We can treat bc_stanfit as a regular rstan object.

Summarizing Distributions

We can plot the probability of seeing each of agreement values for the two estimated components of the mixture. We can use the get_pi_k_1_probs_summary() and get_pi_k_0_probs_summary() convenience functions to help with this.

# specify 95% credible intervals
probs <- c(0.025, 0.5, 0.975)

# create data frames for each of the parameters 
pi_k_1 <- get_pi_k_1_probs_summary(bc_stanfit, probs)
pi_k_0 <- get_pi_k_0_probs_summary(bc_stanfit, probs)

#combine for plotting
pi_k <- rbind(pi_k_0, pi_k_1)

# Pi_K plots (like figure 3 in paper)
ggplot(pi_k, aes(y = `50%`, x = Cat, color = Distribution)) +
  geom_point(position = position_dodge(width = .5)) +
  geom_errorbar(aes(ymin = `2.5%`, ymax = `97.5%`),
                width = .25,
                position = position_dodge(0.5)) +
  labs(x = "Agreement Categories", y = "Posterior Probability") +
  theme_bw() +
  scale_x_continuous(breaks = 0:2,
                     labels = c("Complete Disagreement", 
                                "Similar",
                                "Complete Agreement")) + 
  scale_color_grey()

Jensen-Shannon Distance

We can use the get_JSD_summary() convenience function to get a quick summary of the Jensen-Shannon Distance (JSD) for the two estimated distributions.
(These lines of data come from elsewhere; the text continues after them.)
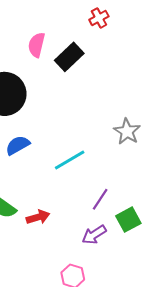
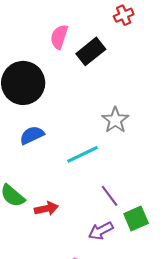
gray star: (127, 131) -> (115, 120), moved
purple line: (100, 199) -> (110, 196), turned -75

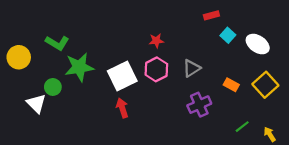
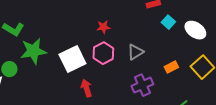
orange rectangle: (231, 85) -> (171, 67), turned -56
red arrow: (122, 108) -> (86, 88), moved

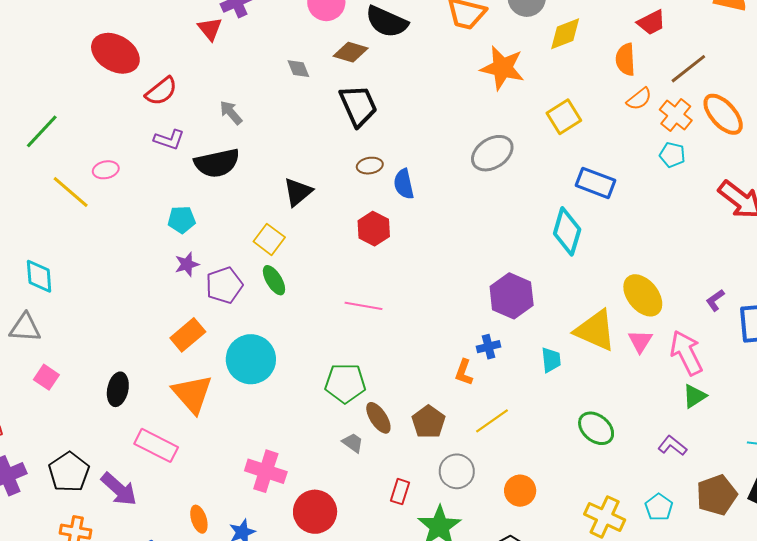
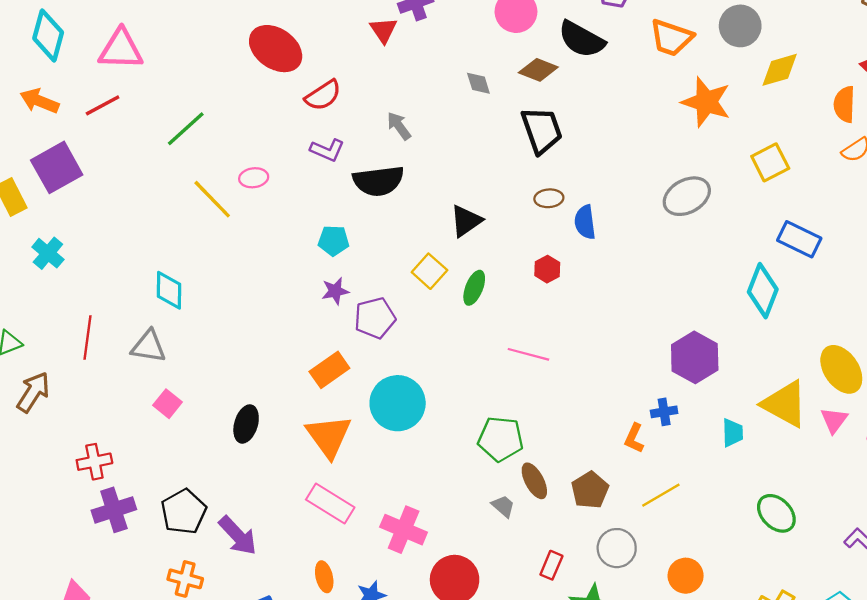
red hexagon: (374, 229) -> (547, 269), size x0.7
green ellipse: (274, 280) -> (474, 288), moved, turned 48
pink rectangle: (156, 445) -> (330, 503), moved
get_JSD_summary(bc_stanfit, probs)
     2.5%       50%     97.5%      mean 
0.6533192 0.7123503 0.7615031 0.7111271 

Estimating Measurement Error

As explained in the paper, we can estimate the level of measurement error in a survey based on the reinterview data by first estimating the posterior probability that each observation chosen for the reinterview is high quality (HQ) or not. We can extract the samples from this distribution using the get_post_prob_HQ() helper function.

post_prob_HQ <- get_post_prob_HQ(bc_stanfit)

Overall Survey Quality

We can then use the get_surv_qual_summary() function to get a summary of the distribution of the overall survey quality (see Section 3 of the paper for information on how this quantity is defined.)
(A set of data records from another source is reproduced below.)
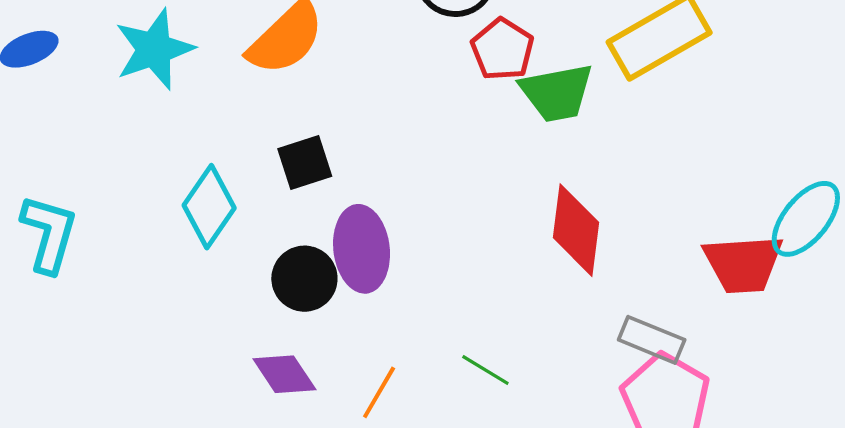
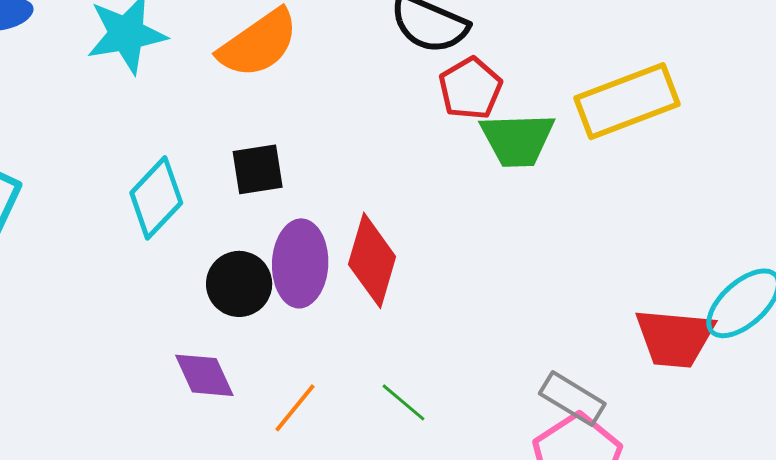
red diamond: (576, 230) -> (372, 260), moved

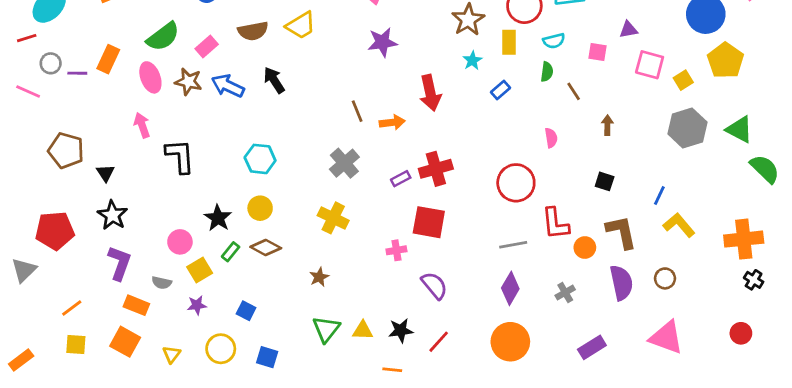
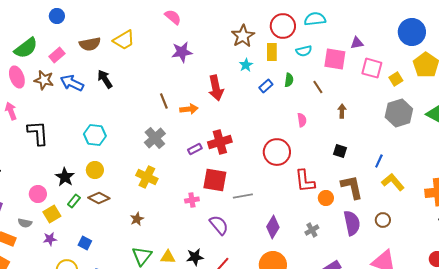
pink square: (598, 52) -> (335, 59), size x1.6
green semicircle: (547, 72) -> (289, 80), moved
gray line: (513, 245) -> (243, 196), moved

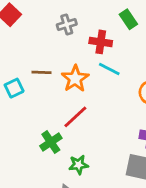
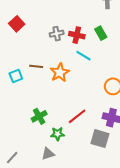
red cross: (101, 42) -> (77, 35), moved
cyan line: (109, 69) -> (83, 56), moved
red line: (75, 117) -> (77, 116), moved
get_surv_qual_summary(post_prob_HQ, probs = probs)
     2.5%       50%     97.5% 
0.8144216 0.8262240 0.8393996 

Enumerator Data Quality

We can also estimate the level of measurement error associated with each of the enumerators who helped field the survey, if we have this information. To do this we use the convenience function get_post_enum_qual(), which extracts the samples from the joint posterior enumerator quality distribution – note that we must provide the output of get_post_prob_HQ() and the enumerator IDs. Next, we use get_post_enum_qual_summary, which summarizes this distribution within enumerators.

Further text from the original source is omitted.